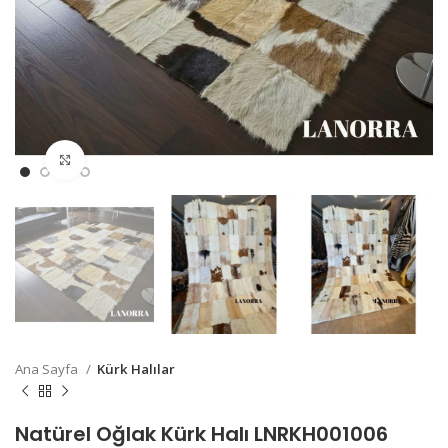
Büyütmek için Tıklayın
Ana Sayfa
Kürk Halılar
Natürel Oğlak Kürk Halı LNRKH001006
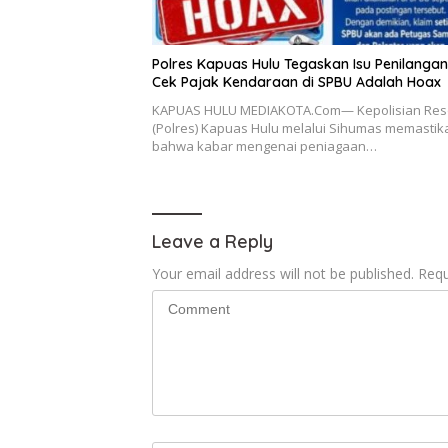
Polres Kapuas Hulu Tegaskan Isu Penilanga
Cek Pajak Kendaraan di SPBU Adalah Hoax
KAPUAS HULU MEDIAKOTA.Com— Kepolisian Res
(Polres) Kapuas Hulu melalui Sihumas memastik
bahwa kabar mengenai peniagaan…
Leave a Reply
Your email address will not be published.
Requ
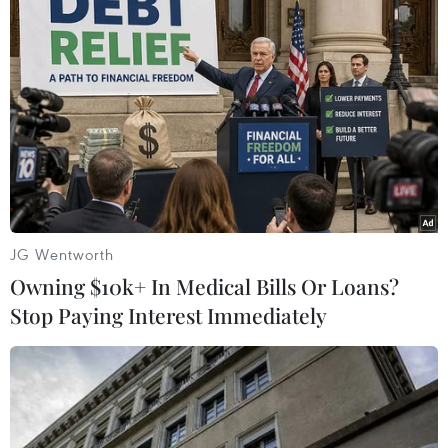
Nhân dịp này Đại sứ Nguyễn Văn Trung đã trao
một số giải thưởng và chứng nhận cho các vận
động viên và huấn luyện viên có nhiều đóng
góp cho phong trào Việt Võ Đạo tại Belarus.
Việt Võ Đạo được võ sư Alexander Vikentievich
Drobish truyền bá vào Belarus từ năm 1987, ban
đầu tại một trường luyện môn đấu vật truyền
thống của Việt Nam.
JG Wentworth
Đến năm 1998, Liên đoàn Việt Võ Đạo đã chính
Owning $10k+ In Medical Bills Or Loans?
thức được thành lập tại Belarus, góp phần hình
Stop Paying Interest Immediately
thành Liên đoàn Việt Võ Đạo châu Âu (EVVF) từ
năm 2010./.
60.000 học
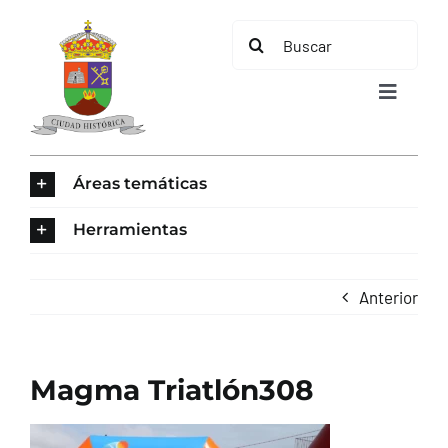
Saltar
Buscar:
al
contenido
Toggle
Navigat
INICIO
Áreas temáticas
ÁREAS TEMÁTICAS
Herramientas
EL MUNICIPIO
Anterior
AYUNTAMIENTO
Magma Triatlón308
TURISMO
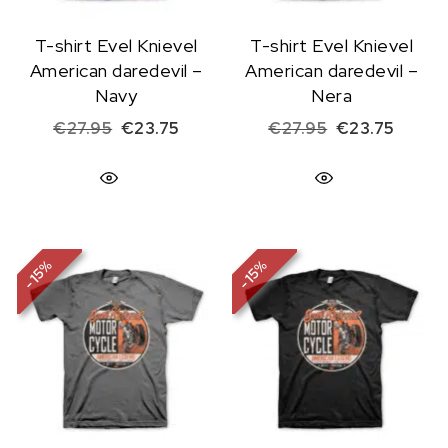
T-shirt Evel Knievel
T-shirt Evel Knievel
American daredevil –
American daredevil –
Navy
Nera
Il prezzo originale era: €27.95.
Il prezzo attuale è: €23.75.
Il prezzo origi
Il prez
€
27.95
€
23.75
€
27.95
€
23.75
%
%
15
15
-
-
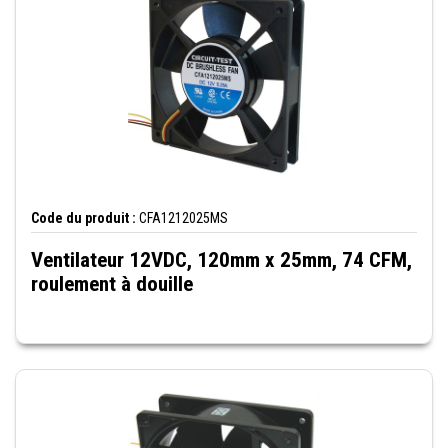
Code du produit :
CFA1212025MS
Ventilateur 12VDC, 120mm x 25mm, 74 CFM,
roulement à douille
::::
Activity
A faithful copy of the data above is wanted, with every image left out.

Response area
Büyütmek için Tıklayın
Ana Sayfa
Kürk Halılar
Natürel Oğlak Kürk Halı LNRKH001006
Polres Kapuas Hulu Tegaskan Isu Penilanga
Cek Pajak Kendaraan di SPBU Adalah Hoax
KAPUAS HULU MEDIAKOTA.Com— Kepolisian Res
(Polres) Kapuas Hulu melalui Sihumas memastik
bahwa kabar mengenai peniagaan…
Leave a Reply
Your email address will not be published.
Requ
Nhân dịp này Đại sứ Nguyễn Văn Trung đã trao
một số giải thưởng và chứng nhận cho các vận
động viên và huấn luyện viên có nhiều đóng
góp cho phong trào Việt Võ Đạo tại Belarus.
Việt Võ Đạo được võ sư Alexander Vikentievich
Drobish truyền bá vào Belarus từ năm 1987, ban
đầu tại một trường luyện môn đấu vật truyền
thống của Việt Nam.
JG Wentworth
Đến năm 1998, Liên đoàn Việt Võ Đạo đã chính
Owning $10k+ In Medical Bills Or Loans?
thức được thành lập tại Belarus, góp phần hình
Stop Paying Interest Immediately
thành Liên đoàn Việt Võ Đạo châu Âu (EVVF) từ
năm 2010./.
60.000 học
Saltar
Buscar:
al
contenido
Toggle
Navigat
INICIO
Áreas temáticas
ÁREAS TEMÁTICAS
Herramientas
EL MUNICIPIO
Anterior
AYUNTAMIENTO
Magma Triatlón308
TURISMO
T-shirt Evel Knievel
T-shirt Evel Knievel
American daredevil –
American daredevil –
Navy
Nera
Il prezzo originale era: €27.95.
Il prezzo attuale è: €23.75.
Il prezzo origi
Il prez
€
27.95
€
23.75
€
27.95
€
23.75
%
%
15
15
-
-
Code du produit :
CFA1212025MS
Ventilateur 12VDC, 120mm x 25mm, 74 CFM,
roulement à douille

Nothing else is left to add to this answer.